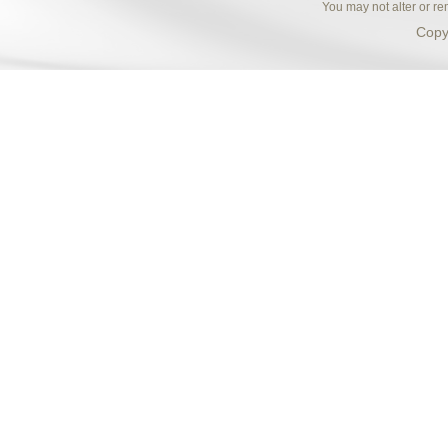
You may not alter or re
Copy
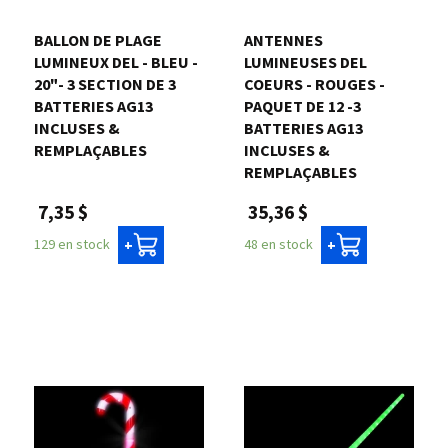
BALLON DE PLAGE
ANTENNES
LUMINEUX DEL - BLEU -
LUMINEUSES DEL
20"- 3 SECTION DE 3
COEURS - ROUGES -
BATTERIES AG13
PAQUET DE 12 -3
INCLUSES &
BATTERIES AG13
REMPLAÇABLES
INCLUSES &
REMPLAÇABLES
7,35 $
35,36 $
129 en stock
48 en stock
+
+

#### To do:
Every record is to be restated word for word, with the pictures left out.

#### Response to this exercise:
You may not alter or re
Copy
BALLON DE PLAGE
ANTENNES
LUMINEUX DEL - BLEU -
LUMINEUSES DEL
20"- 3 SECTION DE 3
COEURS - ROUGES -
BATTERIES AG13
PAQUET DE 12 -3
INCLUSES &
BATTERIES AG13
REMPLAÇABLES
INCLUSES &
REMPLAÇABLES
7,35 $
35,36 $
129 en stock
48 en stock
+
+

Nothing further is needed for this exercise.